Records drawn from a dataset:

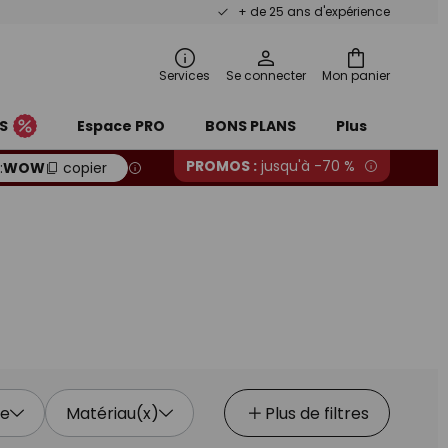
+ de 25 ans d'expérience
Services
Se connecter
Mon panier
S
Espace PRO
BONS PLANS
Plus
PROMOS :
jusqu'à -70 %
:
WOW
copier
ie
Matériau(x)
Plus de filtres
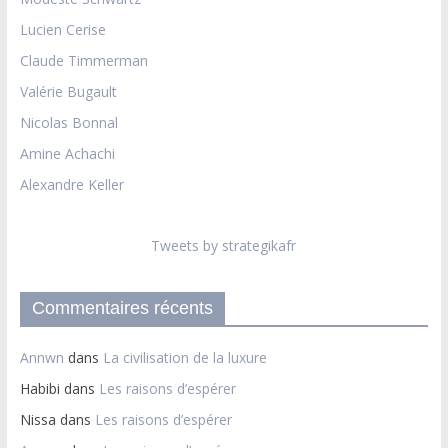
Lucien Cerise
Claude Timmerman
Valérie Bugault
Nicolas Bonnal
Amine Achachi
Alexandre Keller
Tweets by strategikafr
Commentaires récents
Annwn
dans
La civilisation de la luxure
Habibi
dans
Les raisons d’espérer
Nissa
dans
Les raisons d’espérer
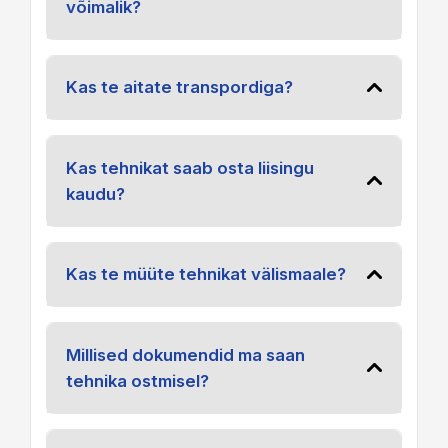
võimalik?
Kas te aitate transpordiga?
Kas tehnikat saab osta liisingu
kaudu?
Kas te müüte tehnikat välismaale?
Millised dokumendid ma saan
tehnika ostmisel?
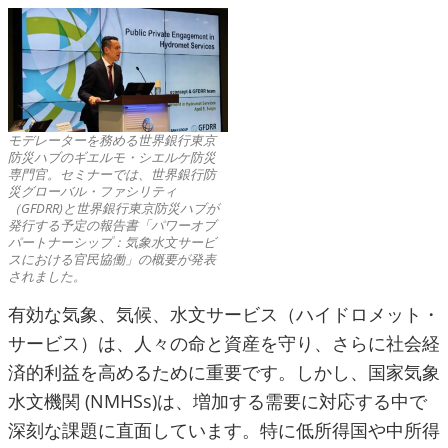
モデレーターを務める世界銀行東京
防災ハブのギエルモ・シエルケ防災
専門官。セミナーでは、世界銀行防
災グローバル・ファシリティ
（GFDRR)と世界銀行東京防災ハブが
発行する予定の報告書「パワーオブ
パートナーシップ：気象水文サービ
スにおける官民協働」の概要が発表
されました。
有効な気象、気候、水文サービス（ハイドロメット・
サービス）は、人々の命と資産を守り、さらに社会経
済的利益を高めるために重要です。しかし、国家気象
水文機関 (NMHSs)は、増加する需要に対応する中で
深刻な課題に直面しています。特に低所得国や中所得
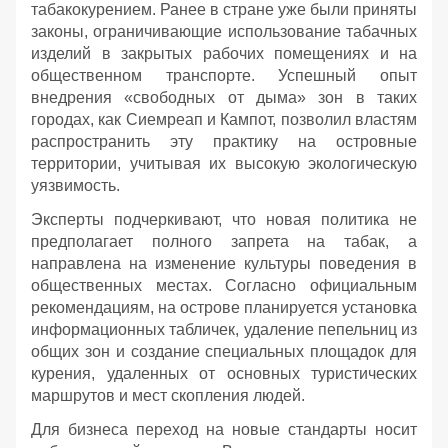
табакокурением. Ранее в стране уже были приняты
законы, ограничивающие использование табачных
изделий в закрытых рабочих помещениях и на
общественном транспорте. Успешный опыт
внедрения «свободных от дыма» зон в таких
городах, как Сиемреап и Кампот, позволил властям
распространить эту практику на островные
территории, учитывая их высокую экологическую
уязвимость.
Эксперты подчеркивают, что новая политика не
предполагает полного запрета на табак, а
направлена на изменение культуры поведения в
общественных местах. Согласно официальным
рекомендациям, на острове планируется установка
информационных табличек, удаление пепельниц из
общих зон и создание специальных площадок для
курения, удаленных от основных туристических
маршрутов и мест скопления людей.
Для бизнеса переход на новые стандарты носит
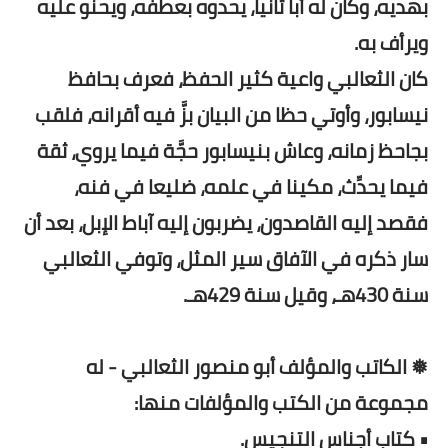
بهديه، وكان له أبا ثانيا، يحدوه بعطفه، ويحنو عليه
ويرأف به.
كان الثعالبي واعية كثير الحفظ، فعرف بحافظ
نيسابور، وأوتي حظا من البيان بزَّ فيه أقرانه، فلقب
بجاحظ زمانه، وعاش بنيسابور حجَّة فيما يروي، ثقة
فيما يحدِّث، مكينا في علمه، ضليعا في فنه،
فقصد إليه القاصدون، يضربون إليه آباط الإبل، بعد أن
سار ذكره في الآفاق سير المثل، وتوفي الثعالبي
سنة 430هـ، وقيل سنة 429هـ.
❅ الكاتب والمؤلف أبو منصور الثعالبي - له
مجموعة من الكتب والمؤلفات منها:
• كتاب أجناس التنجيس.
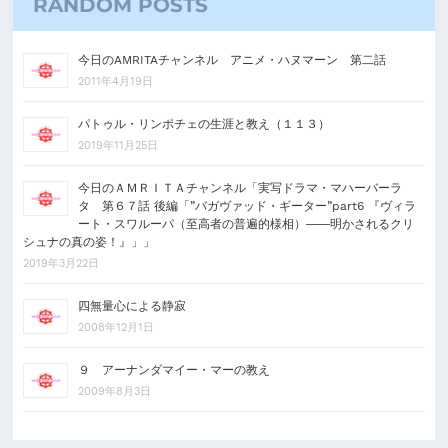
RANDOM POSTS
今日のAMRITAチャンネル アニメ・ハヌマーン 第二話
2011年4月19日
パトゥル・リンポチェの生涯と教え（１１３）
2019年11月25日
今日のＡＭＲＩＴＡチャンネル「実写ドラマ・マハーバーラ
タ 第６７話 後編「”バガヴァッド・ギーター”part6 『ヴィラ
ート・スワルーパ（至高者の普遍的様相）――明かされるクリ
シュナの真の姿！』」」
2019年3月22日
四無量心による静寂
2008年12月1日
９ アーナンダマイー・マーの教え
2009年8月3日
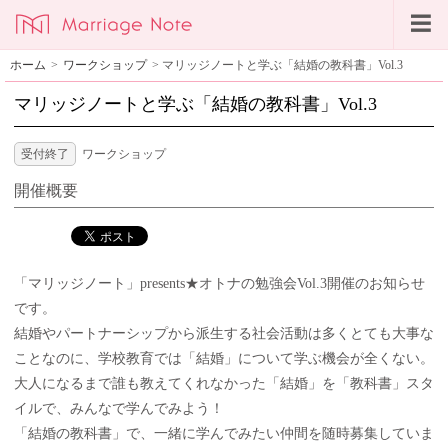
ホーム
>
ワークショップ
>
マリッジノートと学ぶ「結婚の教科書」Vol.3
マリッジノートと学ぶ「結婚の教科書」Vol.3
受付終了
ワークショップ
開催概要
「マリッジノート」presents★オトナの勉強会Vol.3開催のお知らせ
です。
結婚やパートナーシップから派生する社会活動は多くとても大事な
ことなのに、学校教育では「結婚」について学ぶ機会が全くない。
大人になるまで誰も教えてくれなかった「結婚」を「教科書」スタ
イルで、みんなで学んでみよう！
「結婚の教科書」で、一緒に学んでみたい仲間を随時募集していま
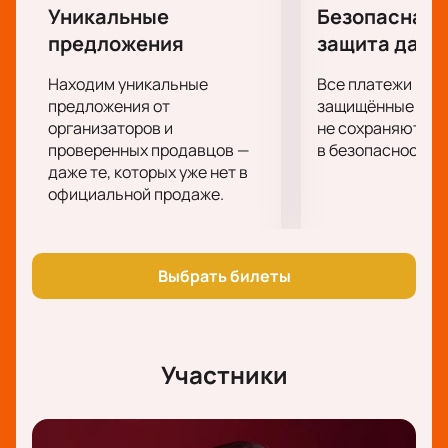
исполнит свои самые известные хиты. Его
Уникальные
Безопасная 
выступление будет насыщенным и эмоциональным,
предложения
защита данн
оставляя незабываемые впечатления у каждого
зрителя.
Находим уникальные
Все платежи про
Не упустите шанс стать частью этого
предложения от
защищённые шлю
музыкального праздника!
организаторов и
Купить билеты
не сохраняются 
на
проверенных продавцов —
в безопасности.
нашем сайте можно уже сейчас.
даже те, которых уже нет в
официальной продаже.
Выбрать билеты
Участники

__How to complete this task__.
Output nothing except an exact copy of the records above, with the images left out.

__Your solution__.
+ de 25 ans d'expérience
Services
Se connecter
Mon panier
S
Espace PRO
BONS PLANS
Plus
PROMOS :
jusqu'à -70 %
:
WOW
copier
ie
Matériau(x)
Plus de filtres
Lucien Cerise
Claude Timmerman
Valérie Bugault
Nicolas Bonnal
Amine Achachi
Alexandre Keller
Tweets by strategikafr
Commentaires récents
Annwn
dans
La civilisation de la luxure
Habibi
dans
Les raisons d’espérer
Nissa
dans
Les raisons d’espérer
võimalik?
Kas te aitate transpordiga?
Kas tehnikat saab osta liisingu
kaudu?
Kas te müüte tehnikat välismaale?
Millised dokumendid ma saan
tehnika ostmisel?
モデレーターを務める世界銀行東京
防災ハブのギエルモ・シエルケ防災
専門官。セミナーでは、世界銀行防
災グローバル・ファシリティ
（GFDRR)と世界銀行東京防災ハブが
発行する予定の報告書「パワーオブ
パートナーシップ：気象水文サービ
スにおける官民協働」の概要が発表
されました。
有効な気象、気候、水文サービス（ハイドロメット・
サービス）は、人々の命と資産を守り、さらに社会経
済的利益を高めるために重要です。しかし、国家気象
水文機関 (NMHSs)は、増加する需要に対応する中で
深刻な課題に直面しています。特に低所得国や中所得
табакокурением. Ранее в стране уже были приняты
законы, ограничивающие использование табачных
изделий в закрытых рабочих помещениях и на
общественном транспорте. Успешный опыт
внедрения «свободных от дыма» зон в таких
городах, как Сиемреап и Кампот, позволил властям
распространить эту практику на островные
территории, учитывая их высокую экологическую
уязвимость.
Эксперты подчеркивают, что новая политика не
предполагает полного запрета на табак, а
направлена на изменение культуры поведения в
общественных местах. Согласно официальным
рекомендациям, на острове планируется установка
информационных табличек, удаление пепельниц из
общих зон и создание специальных площадок для
курения, удаленных от основных туристических
маршрутов и мест скопления людей.
Для бизнеса переход на новые стандарты носит
بهديه، وكان له أبا ثانيا، يحدوه بعطفه، ويحنو عليه
ويرأف به.
كان الثعالبي واعية كثير الحفظ، فعرف بحافظ
نيسابور، وأوتي حظا من البيان بزَّ فيه أقرانه، فلقب
بجاحظ زمانه، وعاش بنيسابور حجَّة فيما يروي، ثقة
فيما يحدِّث، مكينا في علمه، ضليعا في فنه،
فقصد إليه القاصدون، يضربون إليه آباط الإبل، بعد أن
سار ذكره في الآفاق سير المثل، وتوفي الثعالبي
سنة 430هـ، وقيل سنة 429هـ.
❅ الكاتب والمؤلف أبو منصور الثعالبي - له
مجموعة من الكتب والمؤلفات منها:
• كتاب أجناس التنجيس.
RANDOM POSTS
今日のAMRITAチャンネル アニメ・ハヌマーン 第二話
2011年4月19日
パトゥル・リンポチェの生涯と教え（１１３）
2019年11月25日
今日のＡＭＲＩＴＡチャンネル「実写ドラマ・マハーバーラ
タ 第６７話 後編「”バガヴァッド・ギーター”part6 『ヴィラ
ート・スワルーパ（至高者の普遍的様相）――明かされるクリ
シュナの真の姿！』」」
2019年3月22日
四無量心による静寂
2008年12月1日
９ アーナンダマイー・マーの教え
2009年8月3日
ホーム
>
ワークショップ
>
マリッジノートと学ぶ「結婚の教科書」Vol.3
マリッジノートと学ぶ「結婚の教科書」Vol.3
受付終了
ワークショップ
開催概要
「マリッジノート」presents★オトナの勉強会Vol.3開催のお知らせ
です。
結婚やパートナーシップから派生する社会活動は多くとても大事な
ことなのに、学校教育では「結婚」について学ぶ機会が全くない。
大人になるまで誰も教えてくれなかった「結婚」を「教科書」スタ
イルで、みんなで学んでみよう！
「結婚の教科書」で、一緒に学んでみたい仲間を随時募集していま
исполнит свои самые известные хиты. Его
Уникальные
Безопасная 
выступление будет насыщенным и эмоциональным,
предложения
защита данн
оставляя незабываемые впечатления у каждого
зрителя.
Находим уникальные
Все платежи про
Не упустите шанс стать частью этого
предложения от
защищённые шлю
музыкального праздника!
организаторов и
Купить билеты
не сохраняются 
на
проверенных продавцов —
в безопасности.
нашем сайте можно уже сейчас.
даже те, которых уже нет в
официальной продаже.
Выбрать билеты
Участники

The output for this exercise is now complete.